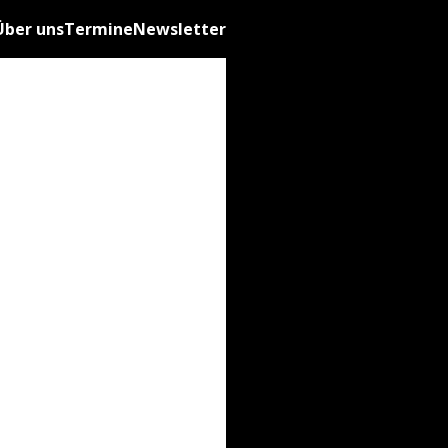
Über uns
Termine
Newsletter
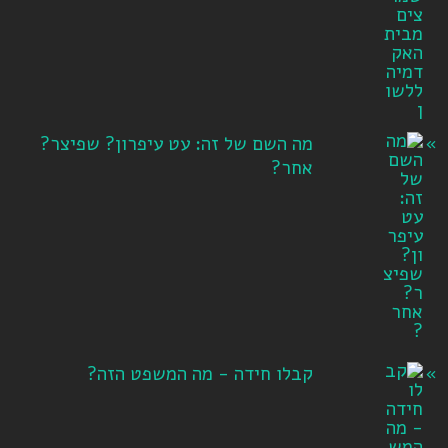
מה השם של זה: עט עיפרון? שפיצר?
אחר?
קבלו חידה - מה המשפט הזה?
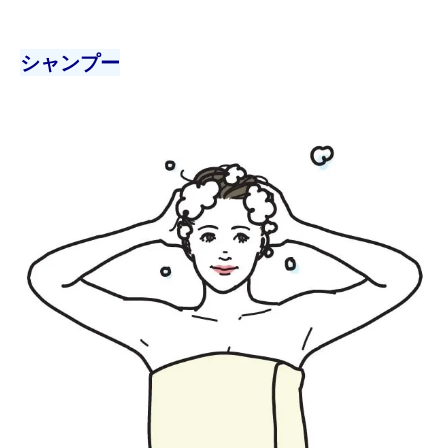
シャンプー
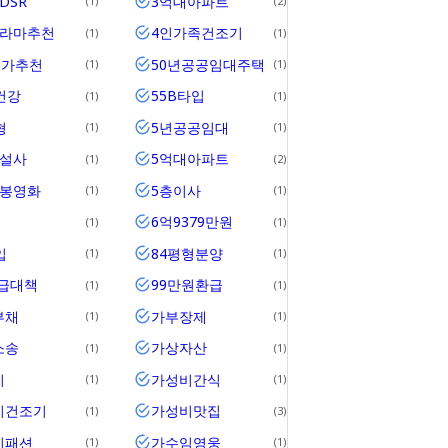
DSR
3억대아파트
1
2
드라마추천
4인가족건조기
1
1
메가추천
50년공공임대주택
1
1
건강
55B타입
1
1
형
5년공공임대
1
1
건설사
5억대아파트
1
2
개봉영화
5층이사
1
1
6억9379만원
1
1
입
84평형분양
1
1
공급대책
99만원환급
1
1
부채
가부장제
1
1
소송
가상자산
1
1
비
가성비간식
1
1
비건조기
가성비맛집
1
3
비패션
가수임영웅
1
1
══════
Everything in the entries except the images must be copied exactly.

RESPONSE AREA
Über uns
Termine
Newsletter
מה השם של זה: עט עיפרון? שפיצר?
אחר?
קבלו חידה - מה המשפט הזה?
シャンプー
DSR
3억대아파트
1
2
드라마추천
4인가족건조기
1
1
메가추천
50년공공임대주택
1
1
건강
55B타입
1
1
형
5년공공임대
1
1
건설사
5억대아파트
1
2
개봉영화
5층이사
1
1
6억9379만원
1
1
입
84평형분양
1
1
공급대책
99만원환급
1
1
부채
가부장제
1
1
소송
가상자산
1
1
비
가성비간식
1
1
비건조기
가성비맛집
1
3
비패션
가수임영웅
1
1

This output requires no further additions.